Retrieve each line that contains the word "بدان" from the entries below.

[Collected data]
== Segment start ==
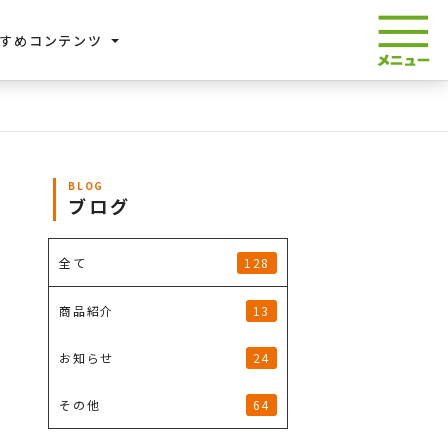
すめコンテンツ
BLOG
ブログ
128
全て
13
商品紹介
24
お知らせ
64
その他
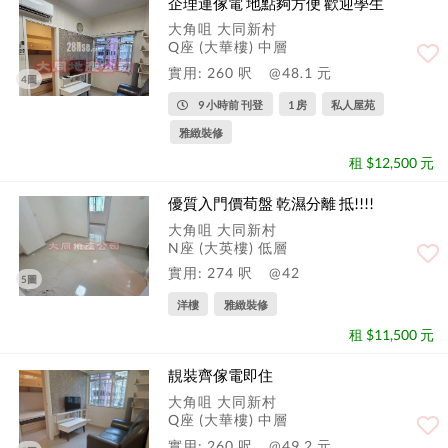
企理連傢電 地點夠方便 歡迎學生
大角咀 大同新村
Q座 (大華樓) 中層
實用: 260 呎
@48.1 元
4圖
9 小時前 刊登
1 房
私人屋苑
雅緻裝修
租 $12,500 元
優質入門價荀盤 乾濕分離 抵!!!!
大角咀 大同新村
N座 (大英樓) 低層
實用: 274 呎
@42
5圖
洋樓
雅緻裝修
租 $11,500 元
靚裝齊傢電即住
大角咀 大同新村
Q座 (大華樓) 中層
實用: 260 呎
@49.2 元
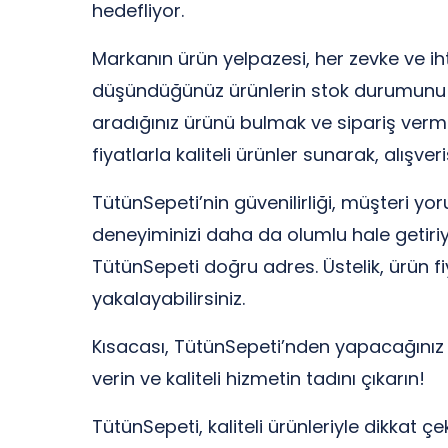
hedefliyor.
Markanın ürün yelpazesi, her zevke ve i
düşündüğünüz ürünlerin stok durumunu ko
aradığınız ürünü bulmak ve sipariş verme
fiyatlarla kaliteli ürünler sunarak, alışveri
TütünSepeti’nin güvenilirliği, müşteri yor
deneyiminizi daha da olumlu hale getiriyor
TütünSepeti doğru adres. Üstelik, ürün fi
yakalayabilirsiniz.
Kısacası, TütünSepeti’nden yapacağınız a
verin ve kaliteli hizmetin tadını çıkarın!
TütünSepeti, kaliteli ürünleriyle dikkat ç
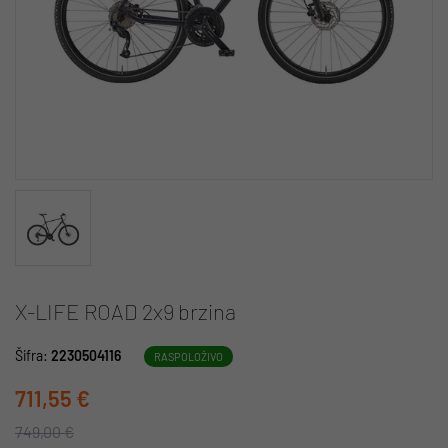
X-LIFE ROAD 2x9 brzina
Šifra:
2230504116
RASPOLOŽIVO
711,55 €
749,00 €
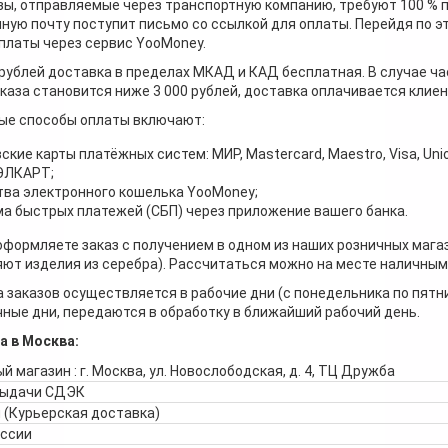
зы, отправляемые через транспортную компанию, требуют 100 % 
ную почту поступит письмо со ссылкой для оплаты. Перейдя по э
платы через сервис YooMoney.
 рублей доставка в пределах МКАД и КАД бесплатная. В случае ча
каза становится ниже 3 000 рублей, доставка оплачивается клие
ые способы оплаты включают:
ские карты платёжных систем: МИР, Mastercard, Maestro, Visa, Unio
 ЭЛКАРТ;
ва электронного кошелька YooMoney;
а быстрых платежей (СБП) через приложение вашего банка.
оформляете заказ с получением в одном из наших розничных мага
ют изделия из серебра). Рассчитаться можно на месте наличными
 заказов осуществляется в рабочие дни (с понедельника по пятн
ные дни, передаются в обработку в ближайший рабочий день.
а в Москва:
й магазин : г. Москва, ул. Новослободская, д. 4, ТЦ Дружба
выдачи СДЭК
 (Курьерская доставка)
оссии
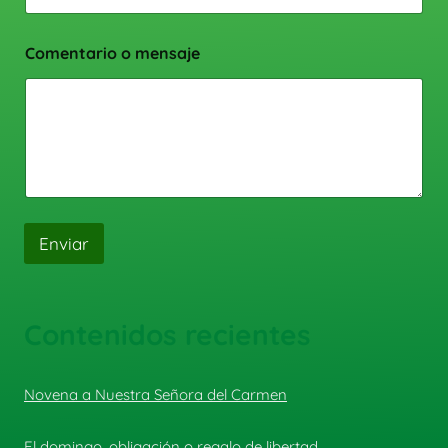
Comentario o mensaje
Enviar
Contenidos recientes
Novena a Nuestra Señora del Carmen
El domingo, obligación o regalo de libertad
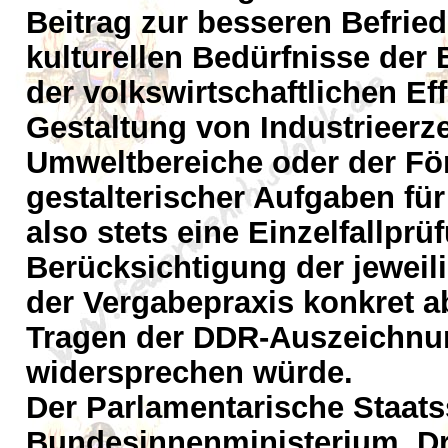
Beitrag zur besseren Befrie
kulturellen Bedürfnisse der
der volkswirtschaftlichen Eff
Gestaltung von Industrieer
Umweltbereiche oder der F
gestalterischer Aufgaben für 
also stets eine Einzelfallpr
Berücksichtigung der jeweil
der Vergabepraxis konkret a
Tragen der DDR-Auszeichnu
widersprechen würde.
Der Parlamentarische Staats
Bundesinnenministerium, Dr.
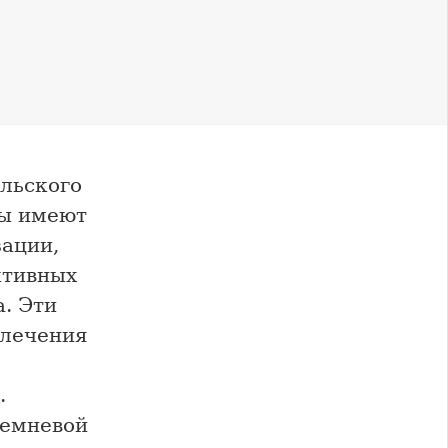
льского
ды имеют
зации,
ктивных
а. Эти
 лечения
.
ремневой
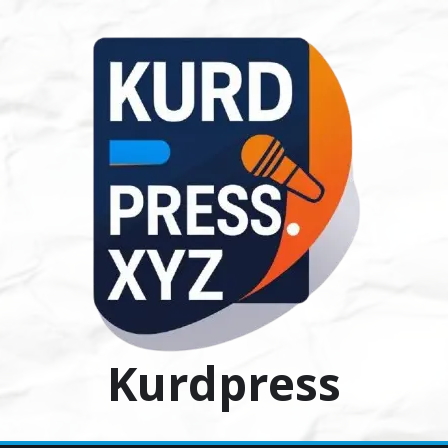
Ski
t
conten
Kurdpress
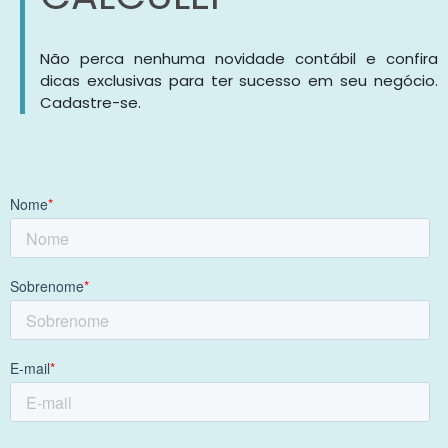
Não perca nenhuma novidade contábil e confira
dicas exclusivas para ter sucesso em seu negócio.
Cadastre-se.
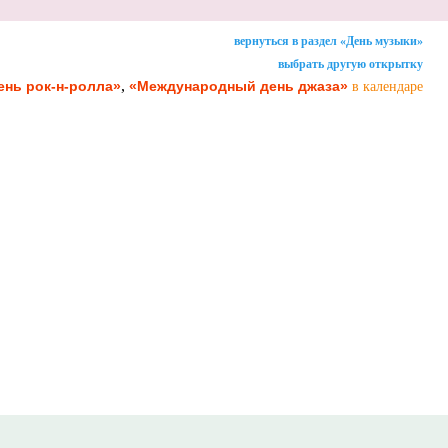
вернуться в раздел «День музыки»
выбрать другую открытку
,
нь рок-н-ролла»
«Международный день джаза»
в календаре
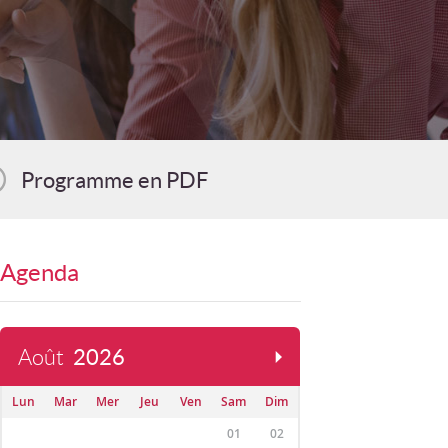
Programme en PDF
Agenda
Août
2026
Lun
Mar
Mer
Jeu
Ven
Sam
Dim
01
02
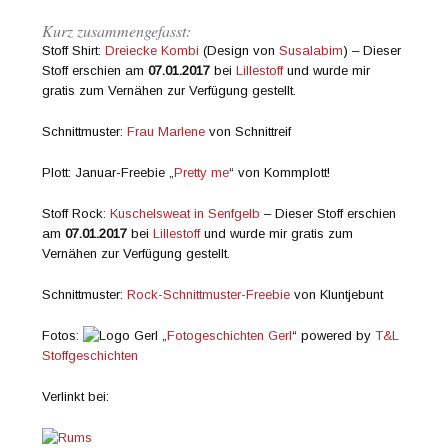
Kurz zusammengefasst:
Stoff Shirt:
Dreiecke Kombi
(Design von
Susalabim
) – Dieser
Stoff erschien am
07.01.2017
bei
Lillestoff
und wurde mir
gratis zum Vernähen zur Verfügung gestellt.
Schnittmuster:
Frau Marlene
von Schnittreif
Plott: Januar-Freebie „
Pretty me
“ von Kommplott!
Stoff Rock:
Kuschelsweat in Senfgelb
– Dieser Stoff erschien
am
07.01.2017
bei
Lillestoff
und wurde mir gratis zum
Vernähen zur Verfügung gestellt.
Schnittmuster:
Rock-Schnittmuster-Freebie
von Kluntjebunt
Fotos:
„
Fotogeschichten Gerl
“ powered by
T&L
Stoffgeschichten
Verlinkt bei:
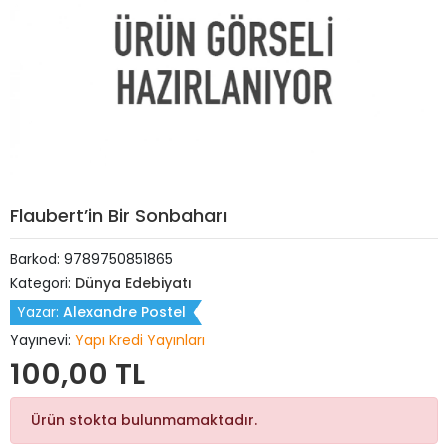
Flaubert’in Bir Sonbaharı
Barkod:
9789750851865
Kategori:
Dünya Edebiyatı
Yazar:
Alexandre Postel
Yayınevi:
Yapı Kredi Yayınları
100,00 TL
Ürün stokta bulunmamaktadır.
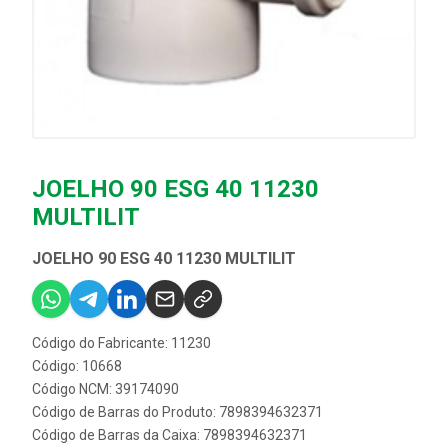
JOELHO 90 ESG 40 11230
MULTILIT
JOELHO 90 ESG 40 11230 MULTILIT
Código do Fabricante: 11230
Código: 10668
Código NCM: 39174090
Código de Barras do Produto: 7898394632371
Código de Barras da Caixa: 7898394632371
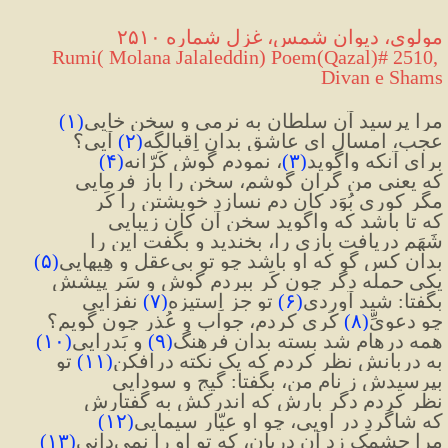
مولوی، دیوان شمس، غزل شماره ۲۵۱۰
 Rumi( Molana Jalaleddin) Poem(Qazal)# 2510, 
Divan e Shams
مرا پرسید آن سلطان به نرمی و سخن خایی
(
۱
)
عجب، امسال ای عاشق بدان اِقبالگَه
(
۲
)
 آیی؟
برای آنکه واگوید
(
۳
)
، نمودم گوش کَرّانه
(
۴
)
که یعنی من گران گوشم، سخن را باز فرمایی
مگر کوری بُوَد کان دم نسازد خویشتن را کَر
که تا باشد که واگوید سخن آن کانِ زیبایی
شَهَم دریافت بازی را، بخندید و بگفت این را
بدان کس گو که او باشد چو تو بی‌عقل و هِیهایی
(
۵
)
یکی حمله دگر چون کَر ببردم گوش و سَر پیشش
بگفتا: شید آوردی
(
۶
)
 تو جز اِستیزه
(
۷
)
 نفزایی
چو دعویِّ
(
۸
)
 کَری کردم، جواب و عُذر چون گویم؟
همه درهام شد بسته بدان فرهنگ
(
۹
)
 و بَدرایی
(
۱۰
)
به دربانش نظر کردم که یک نکته درافکن
(
۱۱
)
 تو
بپرسیدش ز نام من، بگفتا: گیج و سودایی
نظر کردم دگر بارش که اندرکش به گفتارش
که شاگردِ درِ اویی، چو او عیّار سیمایی
(
۱۲
)
مرا چشمک زد آن دربان، که تو او را نمی‌دانی
(
۱۳
)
== Segment end ==
**Response to this task:**
عجب، امسال ای عاشق بدان اِقبالگَه
بدان کس گو که او باشد چو تو بی‌عقل و هِیهایی
همه درهام شد بسته بدان فرهنگ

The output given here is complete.